Иногда он просил меня читать собравшимся стихи. Ныряя в холодную воду, дурным голосом я читал, читал…
Тогда по небу летели замурованные в спутник собачки Белка и Стрелка. Жалость по ним провыла в моих строчках:
Эх, Россия!
Эх, размах…
Пахнет псиной
в небесах.
Мимо Марсов,
Днепрогэсов,
мачт, антенн,
фабричных труб
страшным символом прогресса
носится собачий труп…
Особенно пользовалось успехом в олимпийской аудитории описание Первого фестиваля молодежи:
Пляска бутылок,
блузок, грудей —
это в Бутырках
бреют блядей.
Волос под ноль,
волю под ноль —
больше не выйдешь
под выходной…
Одно из стихотворений кончалось так:
Несется в поверья
верстак под Москвой,
а я подмастерье
в его мастерской.
Но при нем я этого не читал.
Это были мои первые чтения на людях.
Иногда я ревновал его к ним. Конечно, мне куда дороже были беседы вдвоем, без гостей, вернее, монологи, обращенные даже не ко мне, а мимо меня – к вечности, к смыслу жизни.
Порою комплекс обидчивости взбрыкивал во мне. Я восставал против кумира. Как-то он позвонил мне и сказал, что ему нравится шрифт на моей машинке, и попросил перепечатать цикл его стихотворений. Естественно! Но для детского самолюбия это показалось обидным – как, он меня за машинистку считает! Я глупо отказался, сославшись на завтрашний экзамен, что было правдою, но не причиною.
Пастернак – подросток.
Есть художники, отмеченные постоянными возрастными признаками. Так, в Бунине и совершенно по-иному в Набокове есть четкость ранней осени, они будто всегда сорокалетние. Пастернак же вечный подросток, неслух – «Я создан богом мучить себя, родных и тех, которых мучить грех». Лишь однажды в стихах в авторской речи он обозначил свой возраст: «Мне четырнадцать лет». Раз и навсегда.
Как застенчив до ослепления он был среди чужих, в толпе, как, напряженно бычась, нагибал шею!..
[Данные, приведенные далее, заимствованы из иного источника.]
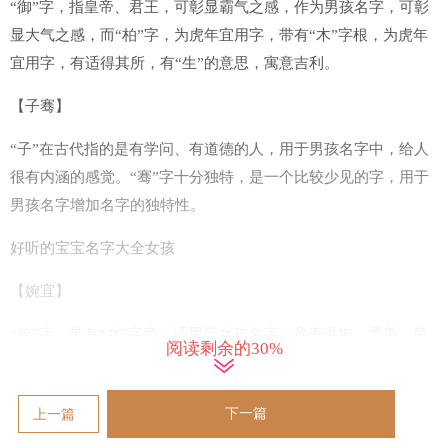
“御”字，指皇帝、君王，可彰显霸气之感，作为男孩名字，可彰
显大气之感，而“柏”字，为虎年宜用字，带有“木”字根，为虎年
宜用字，有适得其所，有“生”的意思，寓意吉利。
【子骞】
“子”在古代指的是有学问、有道德的人，用于男孩名字中，给人
很有内涵的感觉。“骞”字十分独特，是一个比较少见的字，用于
男孩名字增加名字的独特性。
好听的宝宝名字大全女孩
【婉宜】
“婉”字，带有“女”字旁，适用于女孩名字，意表温婉、柔美、简
阅读剩余的30%
约，好听有涵养，而“宜”则指舒适、温柔，“婉宜”合适作为女孩
名字，寓意女孩知书达理、温柔贤淑。
下一篇
上一篇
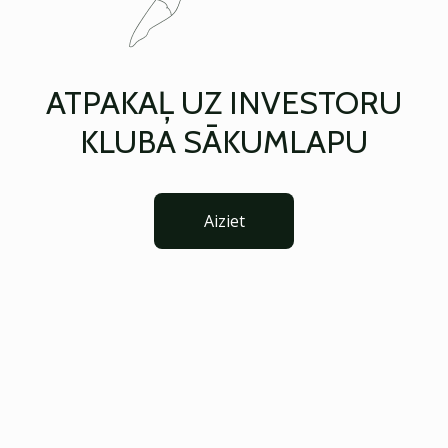
ATPAKAĻ UZ INVESTORU
KLUBA SĀKUMLAPU
Aiziet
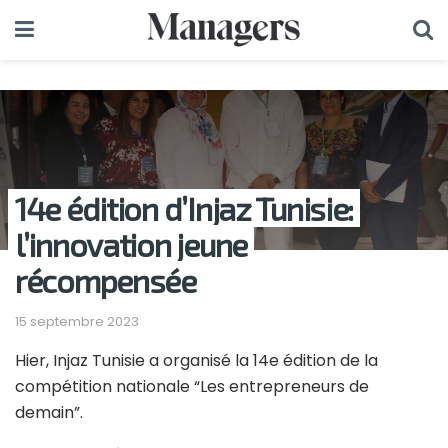
14e édition d’Injaz Tunisie:
l’innovation jeune
récompensée
15 septembre 2023
Hier, Injaz Tunisie a organisé la 14e édition de la
compétition nationale “Les entrepreneurs de
demain”.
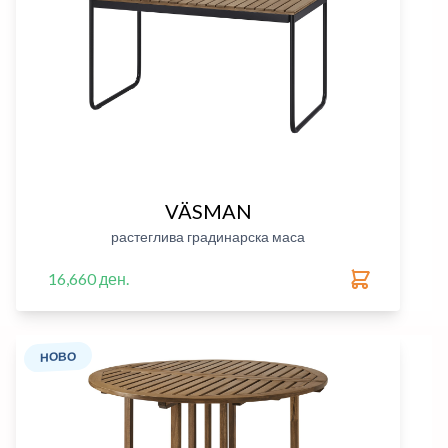
VÄSMAN
растеглива градинарска маса
16,660 ден.
НОВО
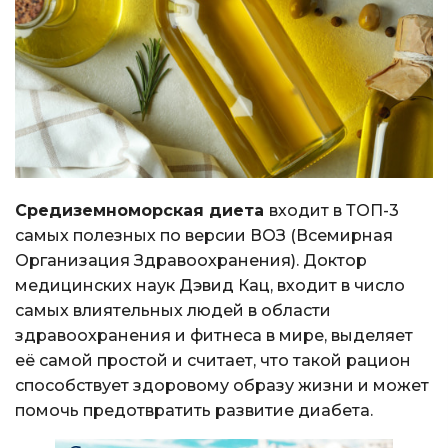
Средиземноморская диета
входит в ТОП-3
самых полезных по версии ВОЗ (Всемирная
Организация Здравоохранения). Доктор
медицинских наук Дэвид Кац, входит в число
самых влиятельных людей в области
здравоохранения и фитнеса в мире, выделяет
её самой простой и считает, что такой рацион
способствует здоровому образу жизни и может
помочь предотвратить развитие диабета.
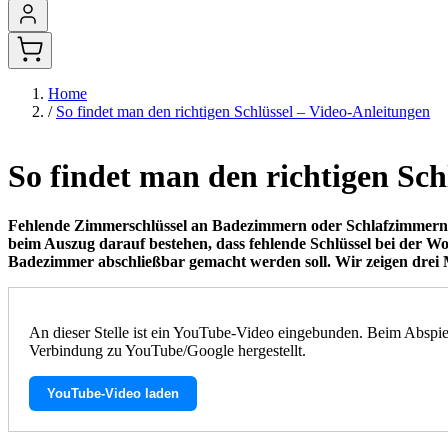
Home
/
So findet man den richtigen Schlüssel – Video-Anleitungen
So findet man den richtigen Sch
Fehlende Zimmerschlüssel an Badezimmern oder Schlafzimmern kö
beim Auszug darauf bestehen, dass fehlende Schlüssel bei der W
Badezimmer abschließbar gemacht werden soll. Wir zeigen drei M
An dieser Stelle ist ein YouTube-Video eingebunden. Beim Abspie
Verbindung zu YouTube/Google hergestellt.
YouTube-Video laden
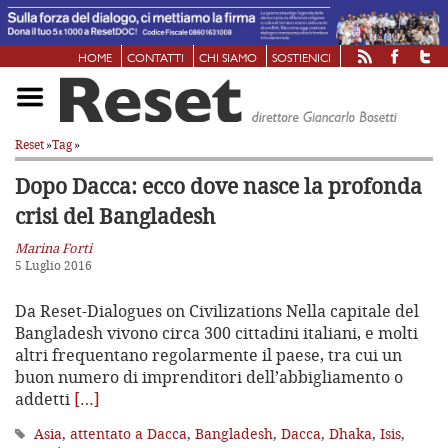
HOME
CONTATTI
CHI SIAMO
SOSTIENICI
Reset
»
Tag
»
Dopo Dacca: ecco dove nasce
la profonda
crisi del Bangladesh
Marina Forti
5 Luglio 2016
Da Reset-Dialogues on Civilizations Nella capitale del
Bangladesh vivono circa 300 cittadini italiani, e molti
altri frequentano regolarmente il paese, tra cui un
buon numero di imprenditori dell’abbigliamento o
addetti
[…]
Asia
,
attentato a Dacca
,
Bangladesh
,
Dacca
,
Dhaka
,
Isis
,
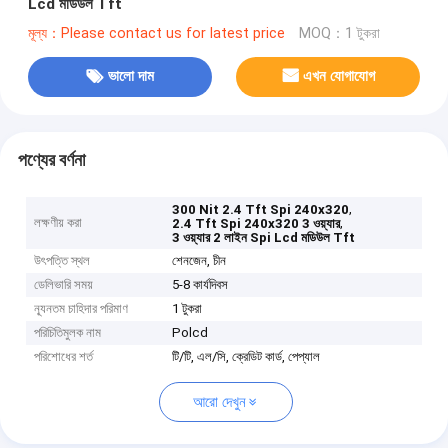
Lcd মডিউল Tft
মূল্য：Please contact us for latest price
MOQ：1 টুকরা
ভালো দাম
এখন যোগাযোগ
পণ্যের বর্ণনা
,
300 Nit 2.4 Tft Spi 240x320
লক্ষণীয় করা
,
2.4 Tft Spi 240x320 3 ওয়্যার
3 ওয়্যার 2 লাইন Spi Lcd মডিউল Tft
উৎপত্তি স্থল
শেনজেন, চীন
ডেলিভারি সময়
5-8 কার্যদিবস
ন্যূনতম চাহিদার পরিমাণ
1 টুকরা
পরিচিতিমুলক নাম
Polcd
পরিশোধের শর্ত
টি/টি, এল/সি, ক্রেডিট কার্ড, পেপ্যাল
আরো দেখুন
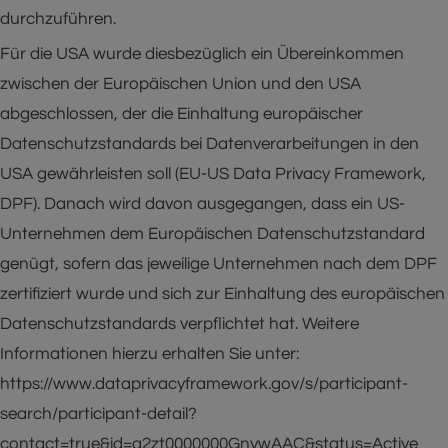
durchzuführen.
Für die USA wurde diesbezüglich ein Übereinkommen
zwischen der Europäischen Union und den USA
abgeschlossen, der die Einhaltung europäischer
Datenschutzstandards bei Datenverarbeitungen in den
USA gewährleisten soll (EU-US Data Privacy Framework,
DPF). Danach wird davon ausgegangen, dass ein US-
Unternehmen dem Europäischen Datenschutzstandard
genügt, sofern das jeweilige Unternehmen nach dem DPF
zertifiziert wurde und sich zur Einhaltung des europäischen
Datenschutzstandards verpflichtet hat. Weitere
Informationen hierzu erhalten Sie unter:
https://www.dataprivacyframework.gov/s/participant-
search/participant-detail?
contact=true&id=a2zt0000000GnywAAC&status=Active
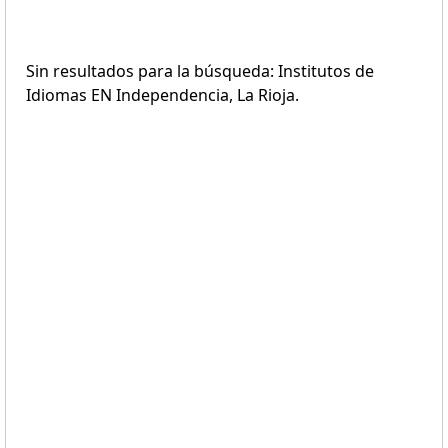
Sin resultados para la búsqueda: Institutos de
Idiomas EN Independencia, La Rioja.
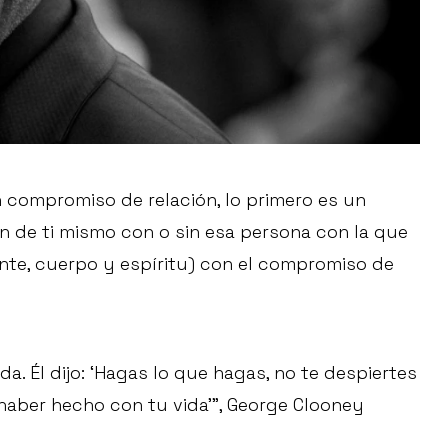
un compromiso de relación, lo primero es un
n de ti mismo con o sin esa persona con la que
nte, cuerpo y espíritu) con el compromiso de
da. Él dijo: ‘Hagas lo que hagas, no te despiertes
 haber hecho con tu vida’”, George Clooney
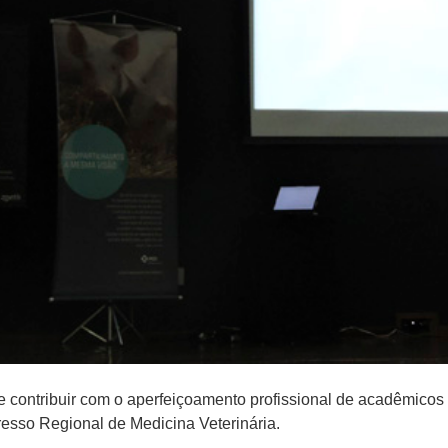
e contribuir com o aperfeiçoamento profissional de acadêmicos
esso Regional de Medicina Veterinária.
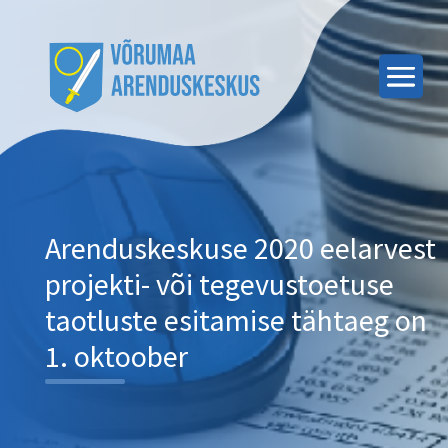
Arenduskeskuse 2020 eelarvest
projekti- või tegevustoetuse
taotluste esitamise tähtaeg on
1. oktoober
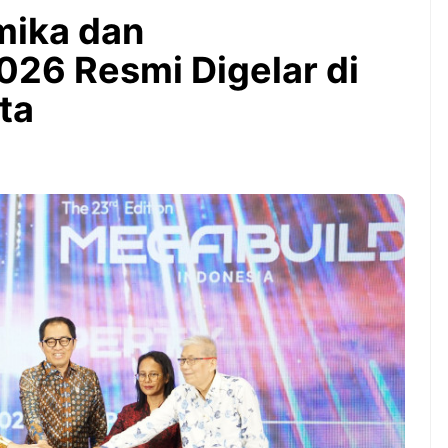
Bintang Baru Berkat
mika dan
Guyuran Dana Pemerintah
Rp276 Triliun
26 Resmi Digelar di
ta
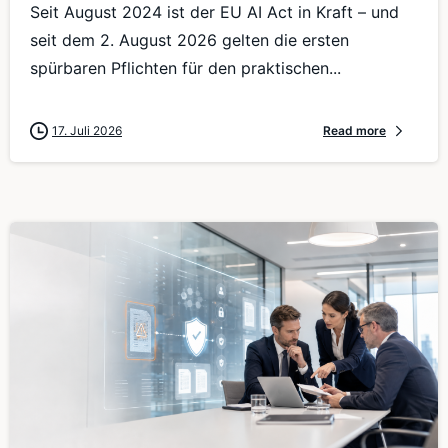
Seit August 2024 ist der EU AI Act in Kraft – und
seit dem 2. August 2026 gelten die ersten
spürbaren Pflichten für den praktischen...
17. Juli 2026
Read more
0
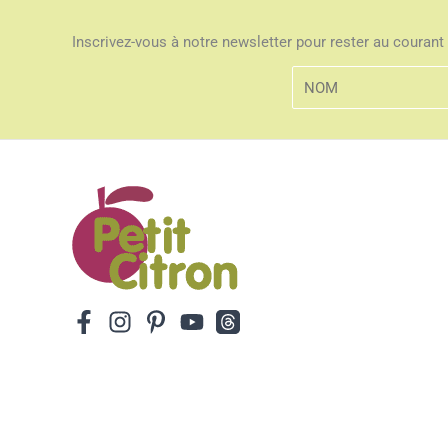
Inscrivez-vous à notre newsletter pour rester au courant 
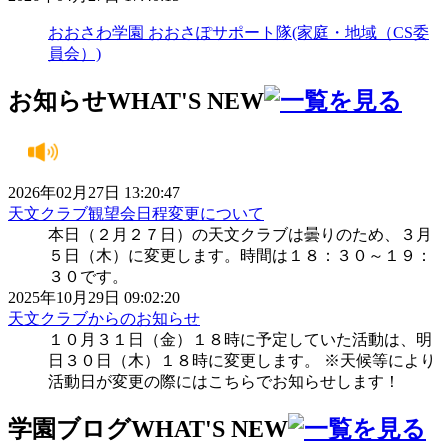
おおさわ学園 おおさぽサポート隊(家庭・地域（CS委
員会）)
お知らせ
WHAT'S NEW
2026年02月27日 13:20:47
天文クラブ観望会日程変更について
本日（２月２７日）の天文クラブは曇りのため、３月
５日（木）に変更します。時間は１８：３０～１９：
３０です。
2025年10月29日 09:02:20
天文クラブからのお知らせ
１０月３１日（金）１８時に予定していた活動は、明
日３０日（木）１８時に変更します。 ※天候等により
活動日が変更の際にはこちらでお知らせします！
学園ブログ
WHAT'S NEW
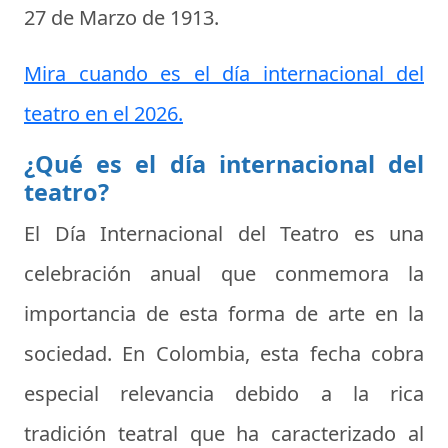
27 de Marzo de 1913
.
Mira cuando es el día internacional del
teatro en el 2026.
¿Qué es el día internacional del
teatro?
El
Día Internacional del Teatro
es una
celebración anual que conmemora la
importancia de esta forma de arte en la
sociedad. En Colombia, esta fecha cobra
especial relevancia debido a la rica
tradición teatral que ha caracterizado al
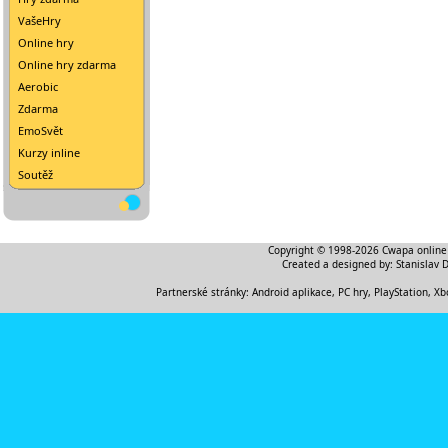
VašeHry
Online hry
Online hry zdarma
Aerobic
Zdarma
EmoSvět
Kurzy inline
Soutěž
Copyright © 1998-2026
Cwapa online
Created a designed by:
Stanislav 
Partnerské stránky:
Android aplikace
,
PC hry, PlayStation, Xb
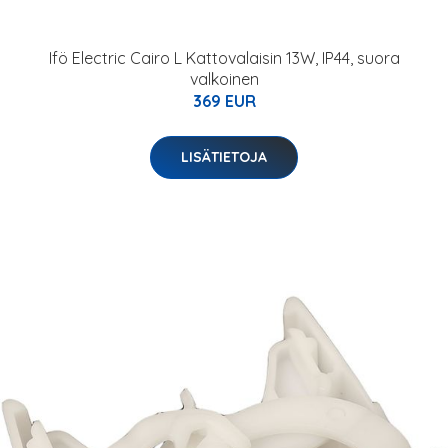
Ifö Electric Cairo L Kattovalaisin 13W, IP44, suora
valkoinen
369 EUR
LISÄTIETOJA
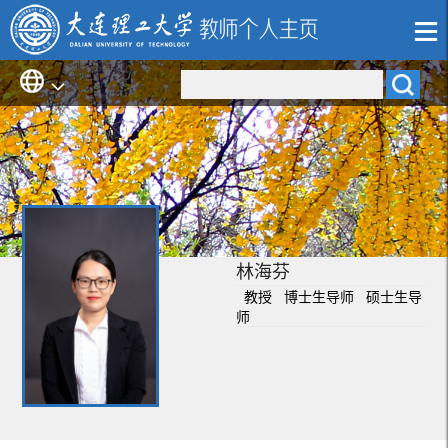
林海芬
教授 博士生导师 硕士生导
师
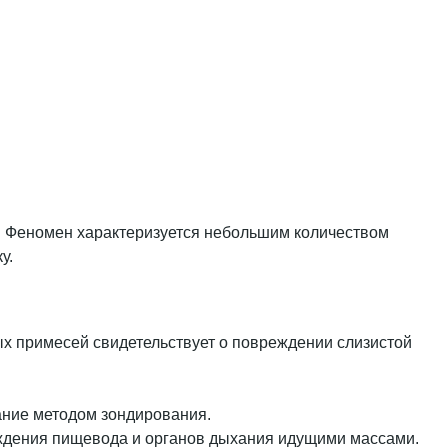
а. Феномен характеризуется небольшим количеством
у.
х примесей свидетельствует о повреждении слизистой
ание методом зондирования.
еждения пищевода и органов дыхания идущими массами.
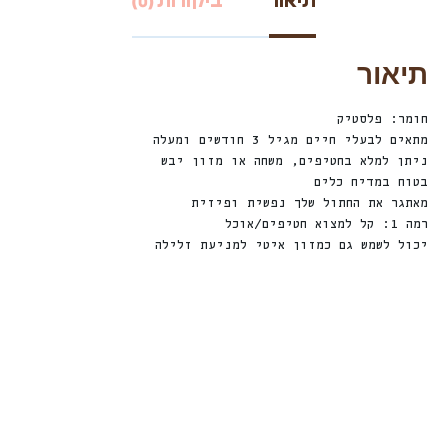
תיאור
ביקורות (0)
תיאור
חומר: פלסטיק
מתאים לבעלי חיים מגיל 3 חודשים ומעלה
ניתן למלא בחטיפים, משחה או מזון יבש
בטוח במדיח כלים
מאתגר את החתול שלך נפשית ופיזית
רמה 1: קל למצוא חטיפים/אוכל
יכול לשמש גם כמזון איטי למניעת זלילה
חדש
חדש
%
ה
Sale!
2
4
ה
נ
ח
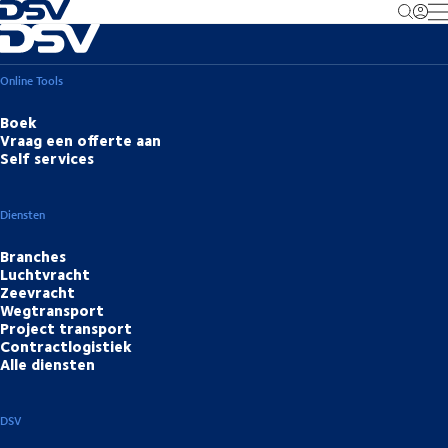
Terug naar startpagina
M
Online Tools
Boek
Vraag een offerte aan
Self services
Diensten
Branches
Luchtvracht
Zeevracht
Wegtransport
Project transport
Contractlogistiek
Alle diensten
DSV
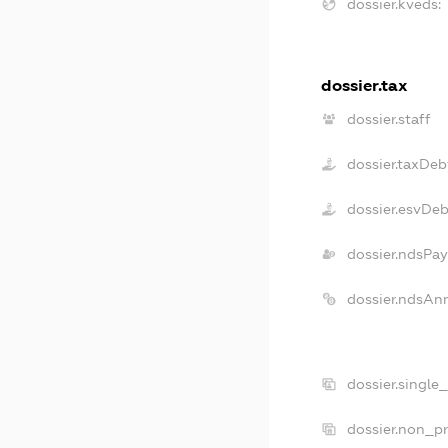
dossier.kveds:
dossier.tax
dossier.staff
dossier.taxDeb
dossier.esvDeb
dossier.ndsPay
dossier.ndsAn
dossier.single
dossier.non_pr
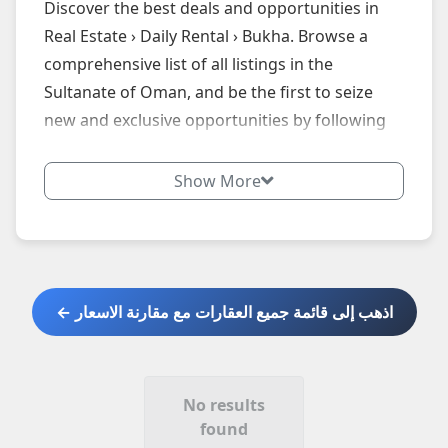
Discover the best deals and opportunities in
Real Estate › Daily Rental › Bukha. Browse a
comprehensive list of all listings in the
Sultanate of Oman, and be the first to seize
new and exclusive opportunities by following
our website daily.
Show More
اذهب إلى قائمة جميع العقارات مع مقارنة الاسعار ←
No results
found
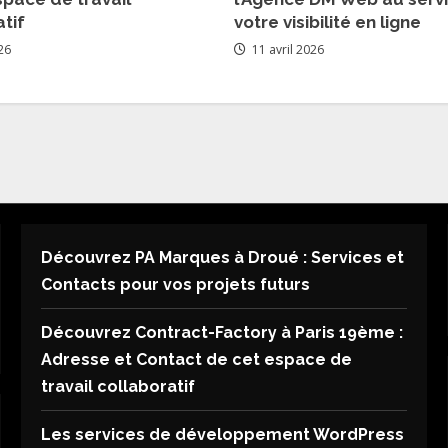
tif
votre visibilité en ligne
26
11 avril 2026
Découvrez PA Marques à Droué : Services et
Contacts pour vos projets futurs
Découvrez Contract-Factory à Paris 19ème :
Adresse et Contact de cet espace de
travail collaboratif
Les services de développement WordPress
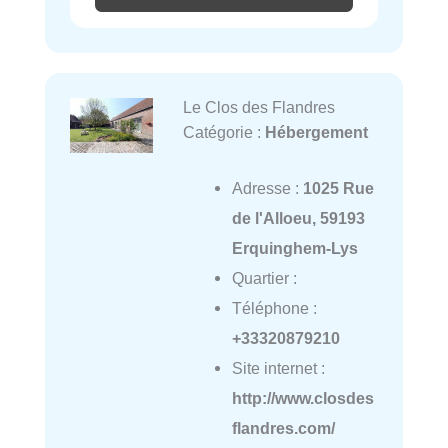
Le Clos des Flandres
Catégorie :
Hébergement
Adresse :
1025 Rue
de l'Alloeu, 59193
Erquinghem-Lys
Quartier :
Téléphone :
+33320879210
Site internet :
http://www.closdes
flandres.com/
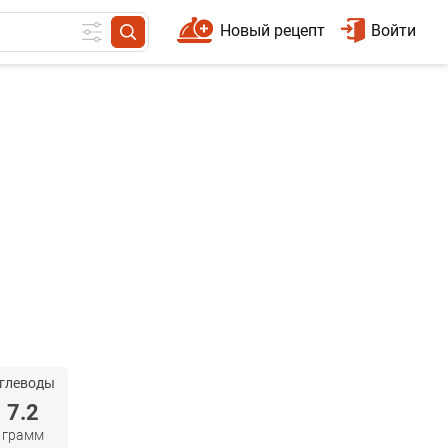
Новый рецепт
Войти
глеводы
7.2
грамм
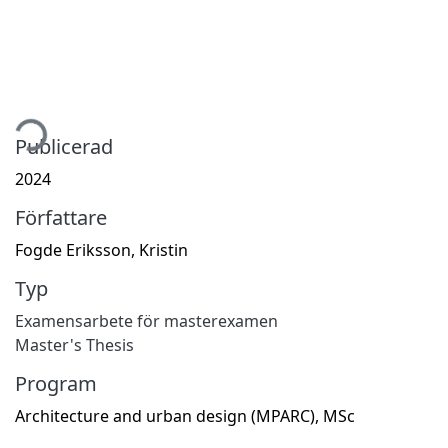
tar...
Publicerad
2024
Författare
Fogde Eriksson, Kristin
Typ
Examensarbete för masterexamen
Master's Thesis
Program
Architecture and urban design (MPARC), MSc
Однажды он взял меня с собой в Театр Вахтангова на премьеру «Ромео и Джульетты» в его переводе. Я сидел рядом, справа от него. Мое левое плечо, щека, ухо как бы онемели от соседства, как от анестезии. Я глядел на сцену, но все равно видел его – светящийся профиль, челку. Иногда он проборматывал текст за актером. Постановка была паточная, но Джульеттой была Л.В.